Asian tanners forced to enter

15 December 2003




Asian tanners were forced to buy US raw materials after many had held-out hoping for prices to fall. Interest from Chinese and South Korean buyers and a 10% fall in the slaughter figures compared with last year, kept prices across most US selections stable. Heavy Texas and branded steers in particular. Overall, international demand remains weak but the US packers have been able to hold or slightly increase prices during late November and into December. Chinese footwear and tanning group Pou Chen and Feng Tay in Taiwan announced a sales increase of 4.1% compared with 2002 and Yue Yuen, a subsidiary of Pou Chen, said that sales rose by 32.6% for the first nine months of this year.
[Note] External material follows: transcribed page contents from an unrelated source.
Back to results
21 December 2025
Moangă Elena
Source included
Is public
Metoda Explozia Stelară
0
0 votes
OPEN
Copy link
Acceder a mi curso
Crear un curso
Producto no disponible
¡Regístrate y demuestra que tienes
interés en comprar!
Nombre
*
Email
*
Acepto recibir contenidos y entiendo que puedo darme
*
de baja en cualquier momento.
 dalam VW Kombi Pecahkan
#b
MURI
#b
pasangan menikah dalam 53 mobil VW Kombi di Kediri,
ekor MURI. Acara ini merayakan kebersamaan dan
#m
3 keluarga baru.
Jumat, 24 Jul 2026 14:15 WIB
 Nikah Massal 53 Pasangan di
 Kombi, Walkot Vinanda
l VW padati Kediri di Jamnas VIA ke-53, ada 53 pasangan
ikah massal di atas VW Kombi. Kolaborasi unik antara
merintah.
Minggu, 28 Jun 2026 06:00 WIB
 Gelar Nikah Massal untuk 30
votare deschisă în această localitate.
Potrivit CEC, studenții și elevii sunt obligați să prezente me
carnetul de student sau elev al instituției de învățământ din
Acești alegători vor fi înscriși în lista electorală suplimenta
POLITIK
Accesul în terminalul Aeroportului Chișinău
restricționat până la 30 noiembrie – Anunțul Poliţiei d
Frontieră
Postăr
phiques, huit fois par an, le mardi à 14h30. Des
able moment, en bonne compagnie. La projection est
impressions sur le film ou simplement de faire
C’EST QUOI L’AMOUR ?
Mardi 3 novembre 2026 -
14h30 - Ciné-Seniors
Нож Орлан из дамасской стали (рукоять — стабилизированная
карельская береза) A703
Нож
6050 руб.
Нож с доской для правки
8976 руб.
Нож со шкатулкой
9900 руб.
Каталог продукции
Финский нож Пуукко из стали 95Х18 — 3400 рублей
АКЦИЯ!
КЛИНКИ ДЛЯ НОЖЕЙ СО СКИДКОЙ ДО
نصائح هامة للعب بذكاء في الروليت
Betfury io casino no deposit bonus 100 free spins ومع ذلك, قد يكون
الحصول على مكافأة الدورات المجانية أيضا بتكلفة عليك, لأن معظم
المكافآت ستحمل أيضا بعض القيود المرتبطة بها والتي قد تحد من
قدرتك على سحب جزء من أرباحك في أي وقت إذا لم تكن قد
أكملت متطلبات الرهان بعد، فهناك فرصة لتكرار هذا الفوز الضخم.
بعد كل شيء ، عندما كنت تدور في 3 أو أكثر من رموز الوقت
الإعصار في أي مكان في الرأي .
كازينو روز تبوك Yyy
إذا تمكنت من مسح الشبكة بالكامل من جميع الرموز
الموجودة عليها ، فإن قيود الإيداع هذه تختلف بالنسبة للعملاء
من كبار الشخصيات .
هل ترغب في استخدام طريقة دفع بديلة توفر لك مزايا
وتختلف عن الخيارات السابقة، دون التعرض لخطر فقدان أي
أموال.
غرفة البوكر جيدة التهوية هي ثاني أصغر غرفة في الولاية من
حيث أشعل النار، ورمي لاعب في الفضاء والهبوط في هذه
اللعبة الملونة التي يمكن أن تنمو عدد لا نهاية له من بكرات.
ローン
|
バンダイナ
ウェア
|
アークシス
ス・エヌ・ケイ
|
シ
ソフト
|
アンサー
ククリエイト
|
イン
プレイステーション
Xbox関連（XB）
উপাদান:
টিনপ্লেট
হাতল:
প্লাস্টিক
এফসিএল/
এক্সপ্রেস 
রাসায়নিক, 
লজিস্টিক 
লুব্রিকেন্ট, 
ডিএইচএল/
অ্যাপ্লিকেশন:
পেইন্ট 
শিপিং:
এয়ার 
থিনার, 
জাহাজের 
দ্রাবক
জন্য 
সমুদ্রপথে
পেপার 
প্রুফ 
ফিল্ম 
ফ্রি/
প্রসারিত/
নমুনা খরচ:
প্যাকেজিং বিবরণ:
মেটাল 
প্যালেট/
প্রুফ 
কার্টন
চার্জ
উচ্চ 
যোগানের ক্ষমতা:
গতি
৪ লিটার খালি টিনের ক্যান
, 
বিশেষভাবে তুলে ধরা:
Demand for hides is still present in Asia. Raw material slaughter is down by more than 10% compared with the same time last year. US Federal Inspected Slaughter averaged 613,250 hides for the four week period ending November 23. The comparative figure last year was 683,000, giving a 10.2% drop. China was once again the largest buyer of US hides taking 660,600 over the same period. South Korea was the next highest with 183,900, although they were completely out of the market for two of the four weeks. This is very unusual. Other significant buyers of wet-salted materials were Hong Kong (170,300), Taiwan (114,000), Japan (111,200), Mexico (97,600), Italy (58,600), Thailand (29,000) and Canada with 10,000 pieces. Wet-blue hide sales averaged 63,625 pieces. The main players were Hong Kong, China and Mexico. Sales dipped to 41,000 for the week ending November 16 but climbed to 82,800 in the following week. Wet-blue split sales remained around the 950,000lb level until November 16 when weekly sales dropped to 153,000lb. Industry analysts speculated that the fall was due to Chinese tax problems. However, the speculation was quashed in the following week when the Chinese returned to the market and 2,731,800lb were sold. China took 1,050,000lb of the total, followed by South Korea with 590,000lb. Other major buyers were Hong Kong, Italy, Indonesia and Colombia.